Left Bayes, Right SVM (blue:1-gram, red:2-gram, green:3-gram).
From Fig. 2, we can observe that, starting from baseline, the accuracy improves in iterations 1 and 2 and then decreases (with Bayes and SVM) this is because the incorporation of unlabeled information from the web is too much compared to the size of the original training corpus and this generates a bias in the training sets with respect to the original class. That is, 2400 snippets are downloaded and from there 60 are selected that will be incorporated into the training set in each iteration (In 5 iterations, 12,000 additional unlabeled examples are downloaded). In iteration number 3, 180 unlabeled instances have been incorporated into the training set which represents more than 50% of the size of the original corpus, that's, as of this iteration the amount of unlabeled information coming from the web is more than the information that was originally available to decide which poet wrote a particular poem.
Figures 3 and 4 s show the results obtained by each iteration and by poet for Bayes and SVM respectively. The baseline is also shown, in order to see the impact of incorporating new information in each iteration.

Results obtained for the attribution of authorship using Bayes.

Results obtained for the attribution of authorship using SVM.
In this figures we can see that the incorporation of unlabeled information helps to improve the accuracy of classification in the case of Bayes an improvement is achieved for all classes, while in the case of SVM the incorporation of unlabeled information from of the web is harmful in most classes.

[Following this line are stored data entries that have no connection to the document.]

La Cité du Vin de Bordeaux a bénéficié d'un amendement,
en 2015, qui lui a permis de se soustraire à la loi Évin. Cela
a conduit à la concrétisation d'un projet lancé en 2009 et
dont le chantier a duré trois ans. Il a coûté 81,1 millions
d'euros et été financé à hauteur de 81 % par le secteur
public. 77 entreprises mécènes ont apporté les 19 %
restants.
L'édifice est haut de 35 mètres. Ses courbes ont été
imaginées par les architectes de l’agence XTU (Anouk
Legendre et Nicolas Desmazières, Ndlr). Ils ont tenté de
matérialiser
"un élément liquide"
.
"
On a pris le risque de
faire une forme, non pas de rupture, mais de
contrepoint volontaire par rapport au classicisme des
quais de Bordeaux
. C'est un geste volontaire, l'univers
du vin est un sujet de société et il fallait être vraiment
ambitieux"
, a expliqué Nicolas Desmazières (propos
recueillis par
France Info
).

In spite of being preliminary results, it is surprising to verify that it is feasible to extract useful examples from the Web for the task of authorship attribution. Our intuition suggested the opposite: given that poems tend to use rare and improper word combinations, the Web seemed not to be an adequate source of relevant information for this task. That is, each author has preference topics and this information facilitates the poem classification.

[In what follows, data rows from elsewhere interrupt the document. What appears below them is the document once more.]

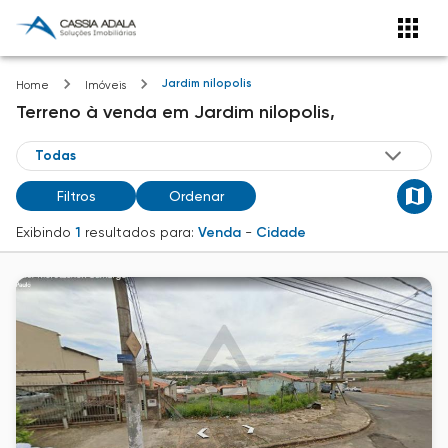
Jardim nilopolis
Home
Imóveis
Terreno
à venda
em
Jardim nilopolis,
Filtros
Ordenar
Exibindo
1
resultados para:
Venda
-
Cidade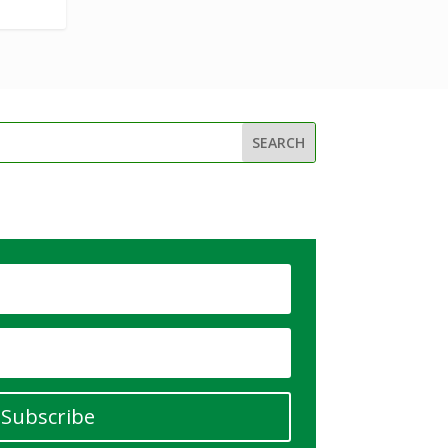
Subscribe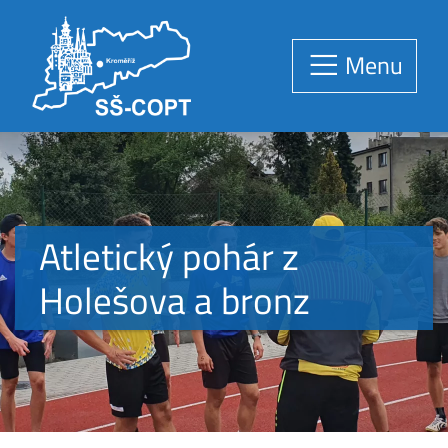
Menu
Atletický pohár z
Holešova a bronz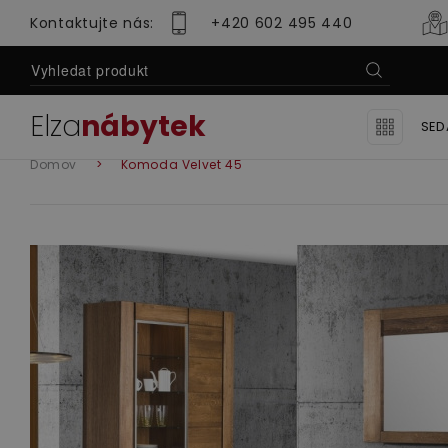
Kontaktujte nás:
+420 602 495 440
l
Elza
nábytek
SED
Domov
Komoda Velvet 45
Ro
Se
Se
Lu
Sedací soupravy
Obývací pok
Se
Mo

The proposed method for authorship attribution, which uses n-gram features and a semi-supervised learning approach, could outperform most common approaches for authorship attribution. Furthermore, my method, contrary to other approaches, is not too sensitive to the size of the texts and the collection, and avoids using any sophisticated linguistic analysis of documents.
The proper identification of an author, even from a poem, must consider both stylometric and topic features of documents. Therefore, it is clear that n grams can be used as classification attributes.
Finally, from the results obtained and shown in Table 4, it can be seen that the selection of attributes that have information gain greater than zero (IG>0), this is those attributes that help us distinguish one class from another in the thematic classification, does not help identify the writing style of poets.